Grieving Grief is our natural healing response to the loss of someone or something that we had loved or when we are faced with extreme change. It is a complex process, not an event, proceeding in stages from initial shock and chaos through adaption on to acceptance and transformation.
THE KUBLER-ROSS MODEL
Elisabeth Kübler-Ross postulates a model grief resolution that includes a series of distinct stages experienced by survivors of an intimate’s death. Both sufferers and therapists have reported the usefulness of the Kübler-Ross Model.
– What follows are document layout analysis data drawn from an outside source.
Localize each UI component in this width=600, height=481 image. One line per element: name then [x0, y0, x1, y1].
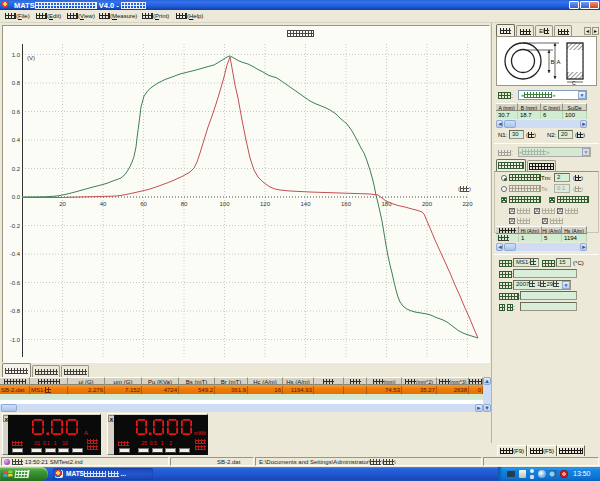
svg-text:120: 120: [260, 201, 271, 207]
svg-text:(V): (V): [27, 55, 35, 61]
svg-text:A: A: [84, 430, 88, 436]
svg-text:A: A: [557, 59, 561, 65]
svg-text:-0.8: -0.8: [10, 308, 21, 314]
svg-text:1.0: 1.0: [12, 52, 21, 58]
svg-text:-1.0: -1.0: [10, 337, 21, 343]
svg-text:0.0: 0.0: [12, 194, 21, 200]
svg-text:100: 100: [219, 201, 230, 207]
svg-text:0.2: 0.2: [12, 166, 21, 172]
svg-text:80: 80: [181, 201, 188, 207]
svg-text:180: 180: [381, 201, 392, 207]
svg-text:mWb: mWb: [194, 430, 206, 436]
svg-text:0.4: 0.4: [12, 137, 21, 143]
svg-text:-0.6: -0.6: [10, 280, 21, 286]
svg-text:B: B: [551, 59, 555, 65]
svg-text:200: 200: [422, 201, 433, 207]
svg-text:220: 220: [462, 201, 473, 207]
svg-text:60: 60: [140, 201, 147, 207]
svg-text:0.8: 0.8: [12, 80, 21, 86]
svg-text:140: 140: [300, 201, 311, 207]
svg-text:-0.4: -0.4: [10, 251, 21, 257]
svg-text:160: 160: [341, 201, 352, 207]
svg-text:C: C: [572, 80, 576, 86]
svg-text:-0.2: -0.2: [10, 223, 21, 229]
svg-text:0.6: 0.6: [12, 109, 21, 115]
svg-text:40: 40: [100, 201, 107, 207]
svg-text:20: 20: [59, 201, 66, 207]
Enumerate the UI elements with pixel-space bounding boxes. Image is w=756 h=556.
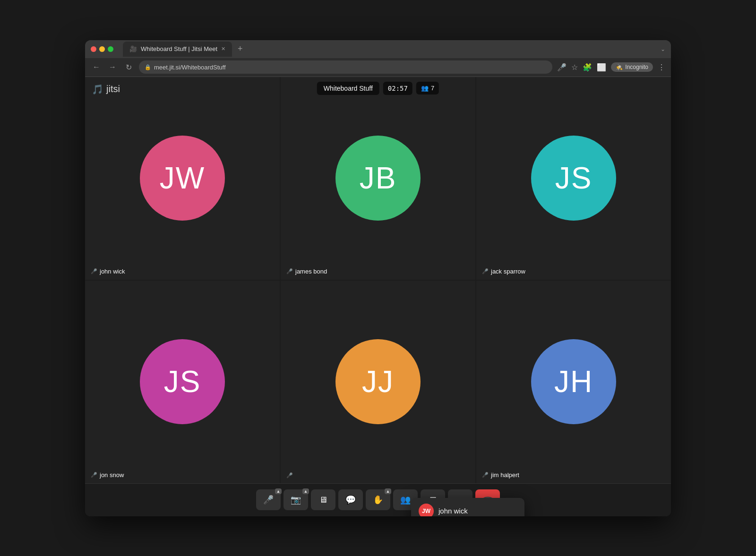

Kübler-Ross later expanded her model to include many forms of personal loss and trauma, such as the death of a loved one, the loss of a job or income, major rejection, the end of relationship or divorce, drug addiction, incarceration, the onset of a disease or chronic illness, an infertility diagnosis, and even minor losses in a wide variety of situations.
5 Stages of Grief
The first reaction is denial. In this stage, individuals believe the diagnosis is somehow mistaken, and cling to a false, preferable reality.
When the individual recognizes that denial cannot continue, they become frustrated, especially at proximate individuals. Certain psychological responses of a person undergoing this phase would be:
• “Why me? It’s not fair!” • “How can this happen to me?” • “Who is to blame?” • “Why would this happen?”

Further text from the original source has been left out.